The South African government has agreed to provide another cash bailout for debt-ridden South African Airways (SAA), funding the carrier’s revival as a new national airline.
In his medium-term budget policy statement delivered to the country’s parliament Oct. 28, South African finance minister Tito Mboweni announced he will allocate ZAR10.5 billion ($643 million) to implement SAA’s business rescue plan.
The airline has been in the country’s business rescue process (BRP), roughly similar to Chapter 11 bankruptcy-protection proceedings, since December 2019. Under the BRP, external administrators are brought in to try to salvage a company in financial difficulty.

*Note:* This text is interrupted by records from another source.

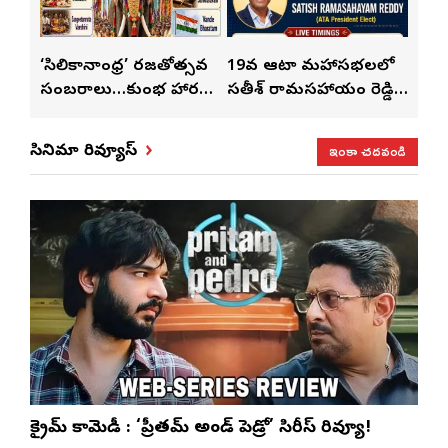
్
‘సిలికానాంధ్ర’ రజతోత్సవ
19వ ఆటా మహాసభలలో
19వ
సంబరాలు…కుంభ హారతి
సతీశ్ రామసహాయం రెడ్డి
మహిళ
మేళా’
ప్రత్యేకం
ప్రత్యేక లైవ్ షో
‘ఉమె
ఇంకా చదవండి
సినిమా రివ్యూస్
క్రైమ్ కామెడీ : ‘ప్రీతమ్ అండ్ పెడ్రో’ సిరీస్ రివ్యూ!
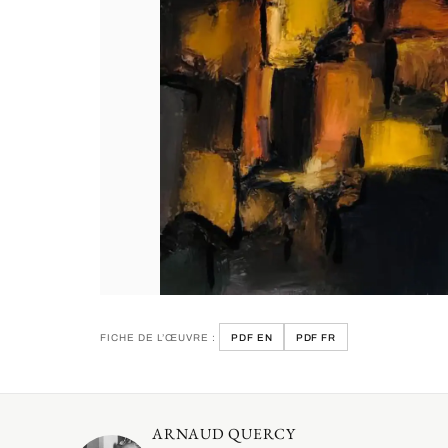
FICHE DE L’ŒUVRE :
PDF EN
PDF FR
ARNAUD QUERCY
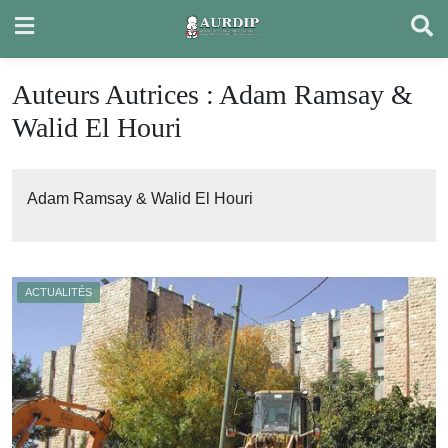
Skip
to
content
Auteurs Autrices :
Adam Ramsay &
Walid El Houri
Adam Ramsay & Walid El Houri
ACTUALITÉS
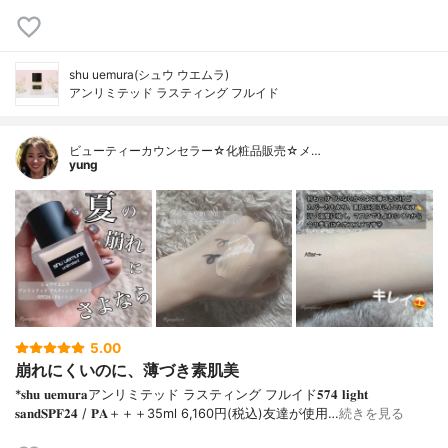
shu uemura(シュウ ウエムラ)
アンリミテッド ラスティング フルイド
ビューティーカウンセラー☆化粧品販売☆メ…
yung
5.00
崩れにくいのに、薄づき素肌美
*𝐬𝐡𝐮 𝐮𝐞𝐦𝐮𝐫𝐚アンリミテッド ラスティング フルイド𝟓𝟕𝟒 𝐥𝐢𝐠𝐡𝐭
𝐬𝐚𝐧𝐝𝐒𝐏𝐅𝟐𝟒 / 𝐏𝐀＋＋＋⁡35ml 6,160円(税込)⁡友達が使用…
続きを見る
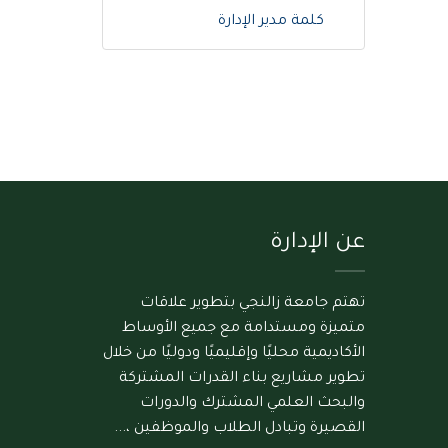
كلمة مدير الإدارة
عن الإدارة
تهتم جامعة زالنجي بتطوير علاقات
متميزة ومستدامة مع جميع الأوساط
الأكاديمية محليًا وإقليميًا ودوليًا من خلال
تطوير مشاريع بناء القدرات المشتركة
والبحث العلمي المشترك والدورات
القصيرة وتبادل الطلاب والموظفين ،...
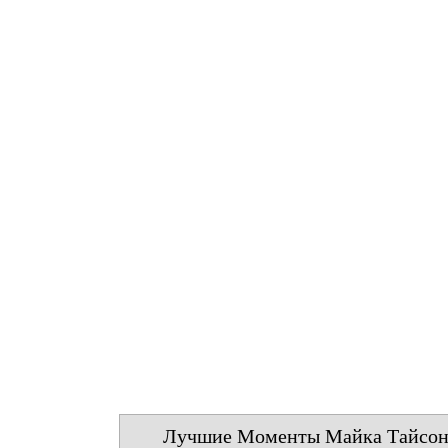
Лучшие Моменты Майка Тайсон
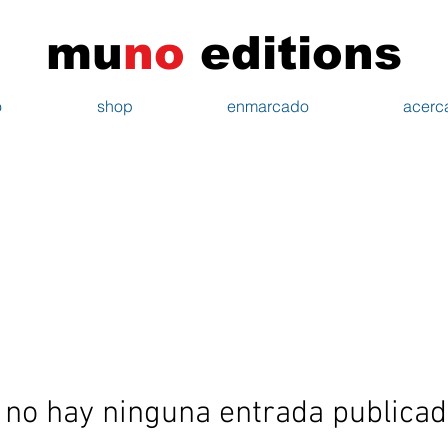
mu
n
o
edi
tions
o
shop
enmarcado
acerc
 no hay ninguna entrada publicad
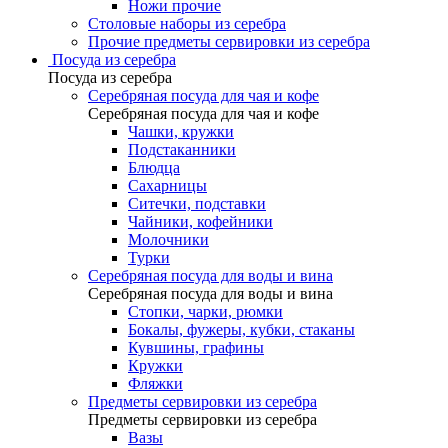
Ножи прочие
Столовые наборы из серебра
Прочие предметы сервировки из серебра
Посуда из серебра
Посуда из серебра
Серебряная посуда для чая и кофе
Серебряная посуда для чая и кофе
Чашки, кружки
Подстаканники
Блюдца
Сахарницы
Ситечки, подставки
Чайники, кофейники
Молочники
Турки
Серебряная посуда для воды и вина
Серебряная посуда для воды и вина
Стопки, чарки, рюмки
Бокалы, фужеры, кубки, стаканы
Кувшины, графины
Кружки
Фляжки
Предметы сервировки из серебра
Предметы сервировки из серебра
Вазы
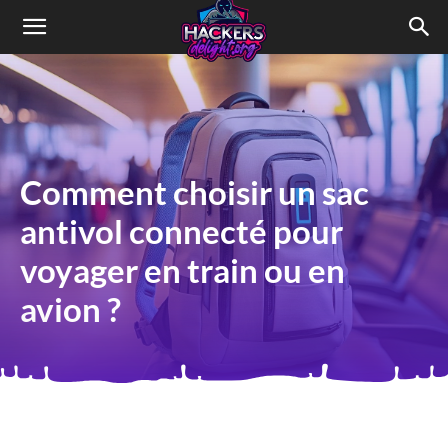
HACKERSdelight
Comment choisir un sac
antivol connecté pour
voyager en train ou en
avion ?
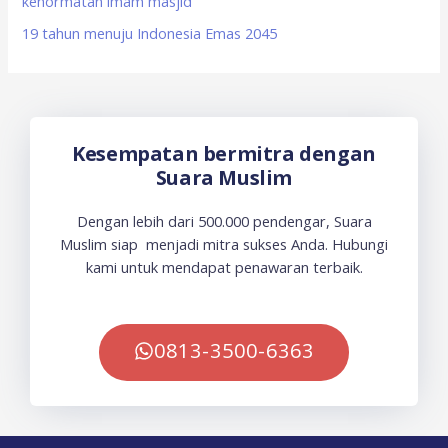
kehormatan imam masjid
19 tahun menuju Indonesia Emas 2045
Kesempatan bermitra dengan
Suara Muslim
Dengan lebih dari 500.000 pendengar, Suara
Muslim siap menjadi mitra sukses Anda. Hubungi
kami untuk mendapat penawaran terbaik.
0813-3500-6363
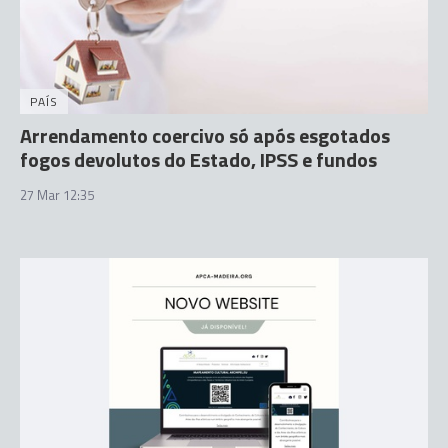
PAÍS
Arrendamento coercivo só após esgotados
fogos devolutos do Estado, IPSS e fundos
27 Mar 12:35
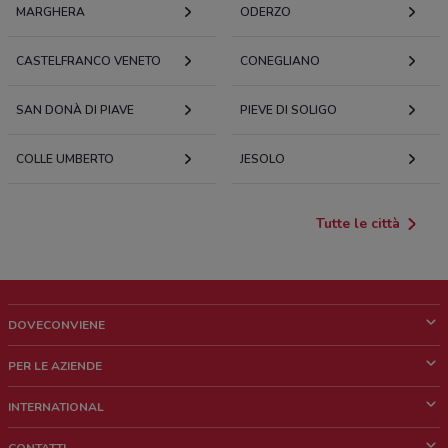
MARGHERA
ODERZO
CASTELFRANCO VENETO
CONEGLIANO
SAN DONÀ DI PIAVE
PIEVE DI SOLIGO
COLLE UMBERTO
JESOLO
Tutte le città
DOVECONVIENE
Cos'è DoveConviene
PER LE AZIENDE
Chi siamo
Cosa facciamo
INTERNATIONAL
News e media
Richieste commerciali e marketing
Brazil
CONTATTI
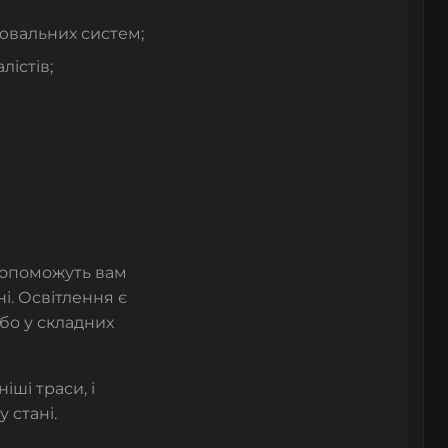
ювальних систем;
лістів;
допоможуть вам
і. Освітлення є
бо у складних
ші траси, і
 стані.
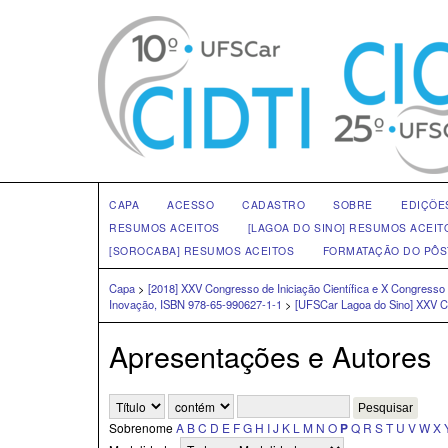
CAPA
ACESSO
CADASTRO
SOBRE
EDIÇÕE
RESUMOS ACEITOS
[LAGOA DO SINO] RESUMOS ACEIT
[SOROCABA] RESUMOS ACEITOS
FORMATAÇÃO DO PÔS
Capa
>
[2018] XXV Congresso de Iniciação Científica e X Congresso
Inovação, ISBN 978-65-990627-1-1
>
[UFSCar Lagoa do Sino] XXV C
Apresentações e Autores
Sobrenome
A
B
C
D
E
F
G
H
I
J
K
L
M
N
O
P
Q
R
S
T
U
V
W
X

The South African government faces a deteriorating financial position and Mboweni said the money for SAA would have to be found through reductions in budgets from other departments and public entities. The latest allocation is in addition to ZAR16.4 billion allocated in the February budget for settling SAA’s guaranteed debt and interest.
There has been considerable argument within the South African government as to whether more public funding should be expended on SAA, which has not made a profit for much of the last decade and has only survived through a succession of cash infusions from the government.
Mboweni is known to have been reluctant to plow in yet more money. The decision to do so is a victory for the Department for Public Enterprises (DPE), SAA’s shareholder, whose minister, Pravin Gordhan, has urged that the flag carrier be saved.
The two business-rescue administrators have been warning for some time that the funding previously allocated to SAA was insufficient to allow implementation of the rescue program.
In a statement Oct. 29, the DPE said the new funding was needed to finalize the business-rescue plan and restructure the airline. Without this, it would cost ZAR18.5 billion to liquidate the flag carrier.
The restructuring process will include:
• Appointment of an interim board.
• Appointment of an interim CEO and interim chief financial officer.
• Implementation of a “social plan” to provide training for laid-off staff.
• Selection of a strategic equity partner to strengthen the launch of the new SAA. The most likely potential partner is Ethiopian Airlines, which is unusual in that it is both state-owned and profitable.
• Settling the airline’s legacy debt.
The new funding is designed to allow preparations to begin for what the DPE described as “a new customer-centric airline designed to be lean, technology-capable, digitally modernized and agile to service all market segments.”
The aim is for the new SAA to be self-supporting, reducing the burden on taxpayers’ funds.